Kisah Sukses Sayudi, Kaya Raya dari Membangun Jaringan Bisnis Warteg Kharisma Bahari
Warung tegal milik Sayudi ini ada di mana-mana. Berkat kegigihan Sayudi, jumlah cabang Warteg Kharisma Bahari kini mencapai 197 outlet.
Editor: Choirul Arifin
Laporan Reporter Kontan, Merlinda Riska
TRIBUNNEWS.COM, JAKARTA - Para pecinta masakan warung tegal alias warteg, khususnya yang berada di Jakarta tentu tidak asing dengan nama Warteg Kharisma Bahari. Maklum, warung tegal milik Sayudi ini ada di mana-mana. Berkat kegigihan Sayudi, jumlah cabang Warteg Kharisma Bahari kini mencapai 197 outlet.
Sudah begitu, Warteg Kharisma Bahari beda dengan warteg kebanyakan. Warteg yang berdiri 1996 silam ini mengusung konsep digital untuk pembayaran. “Kami juga mengandalkan mutu bangunan warteg yang bagus dan bersih. Kami pelopor warteg bersih,” kata Yudi, panggilan sehari-hari Sayudi.

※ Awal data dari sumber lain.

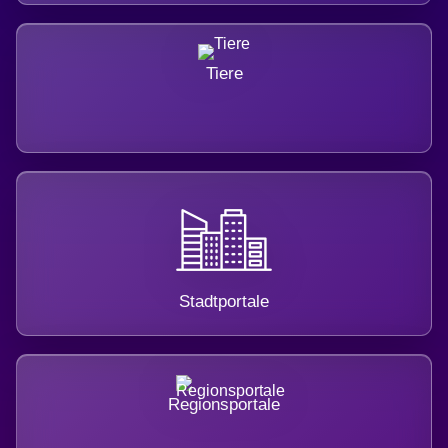
Tiere
Stadtportale
Regionsportale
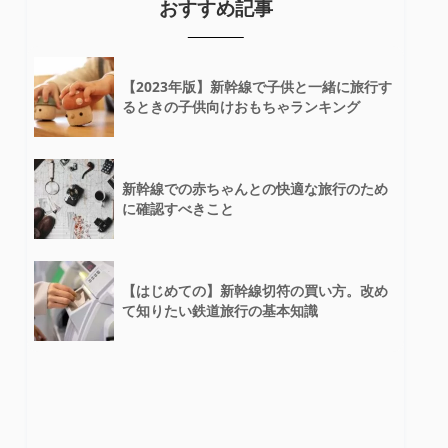
おすすめ記事
【2023年版】新幹線で子供と一緒に旅行す
るときの子供向けおもちゃランキング
新幹線での赤ちゃんとの快適な旅行のため
に確認すべきこと
【はじめての】新幹線切符の買い方。改め
て知りたい鉄道旅行の基本知識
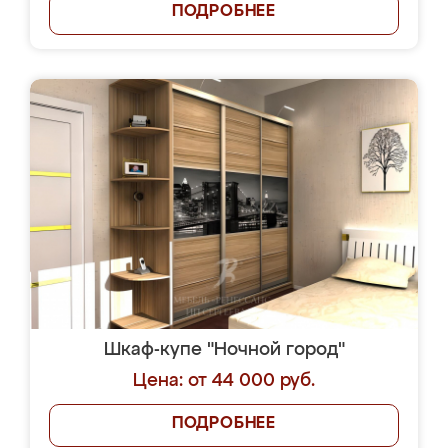
ПОДРОБНЕЕ
Шкаф-купе "Ночной город"
Цена: от 44 000 руб.
ПОДРОБНЕЕ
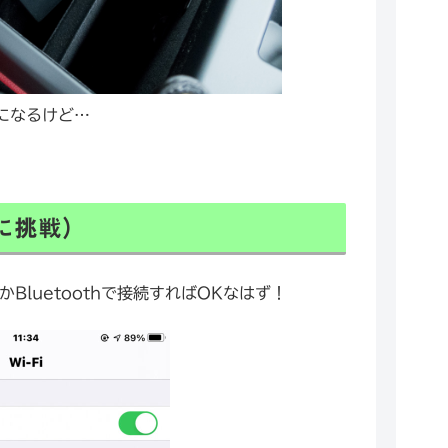
になるけど…
続に挑戦）
Bluetoothで接続すればOKなはず！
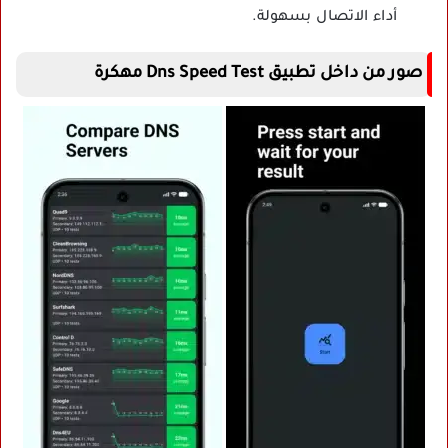
أداء الاتصال بسهولة.
صور من داخل تطبيق Dns Speed Test مهكرة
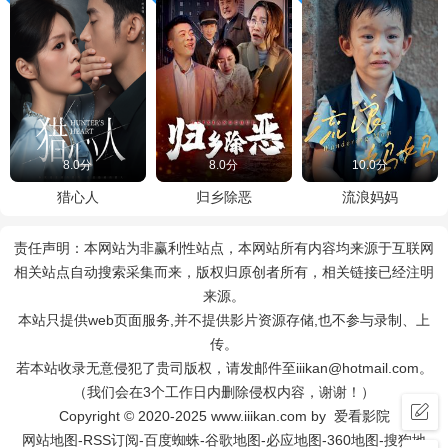
8.0分
8.0分
10.0分
猎心人
归乡除恶
流浪妈妈
责任声明：本网站为非赢利性站点，本网站所有内容均来源于互联网
相关站点自动搜索采集而来，版权归原创者所有，相关链接已经注明
来源。
本站只提供web页面服务,并不提供影片资源存储,也不参与录制、上
传。
若本站收录无意侵犯了贵司版权，请发邮件至iiikan@hotmail.com。
（我们会在3个工作日内删除侵权内容，谢谢！）
Copyright © 2020-2025 www.iiikan.com by 爱看影院
网站地图
-
RSS订阅
-
百度蜘蛛
-
谷歌地图
-
必应地图
-
360地图
-
搜狗地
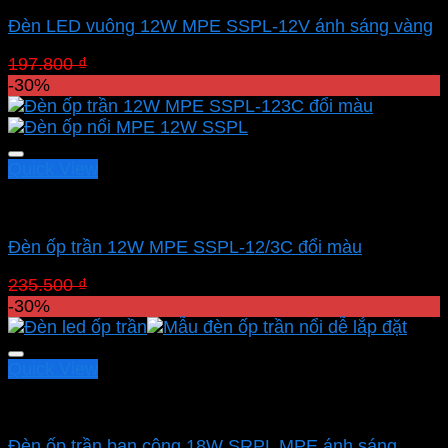
Đèn LED vuông 12W MPE SSPL-12V ánh sáng vàng
Giá
Giá
197.800
₫
138.460
₫
gốc
hiện
-30%
là:
tại
197.800 ₫.
là:
138.460 ₫.
Quick View
Led panel nổi MPE
Đèn ốp trần 12W MPE SSPL-12/3C đổi màu
Giá
Giá
235.500
₫
164.850
₫
gốc
hiện
-30%
là:
tại
235.500 ₫.
là:
164.850 ₫.
Quick View
Chưa phân loại
Đèn ốp trần ban công 18W SRPL MPE ánh sáng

Bukan cuma itu, Warteg Kharisma Bahari merupakan pionir waralaba warteg. Dari 197 cabang yang tersebar di Jakarta dan sekitarnya, hanya sekitar 10 warung milik Yudi. Sisanya kepunyaan para mitra.
Saban bulan, dari para mitra, Yudi mengantongi bagi hasil sedikitnya Rp 2 juta. Itu berarti, total bagi hasil yang mengalir ke kantong Yudi minimal sebesar Rp 374 juta per bulan. Sebab, “Ada juga yang Rp 3 juta per bulan, Rp 5 juta, Rp 10 juta juga ada,” imbuh pria kelahiran Tegal, 21 Juli 1973, ini.
Hanya, sebelum sukses membangun kerajaan bisnis Warteg Kharisma Bahari, Yudi harus berjuang dulu. Awalnya, ia membuka kios rokok di Pulo Gadung, Jakarta Timur, selama tujuh tahun.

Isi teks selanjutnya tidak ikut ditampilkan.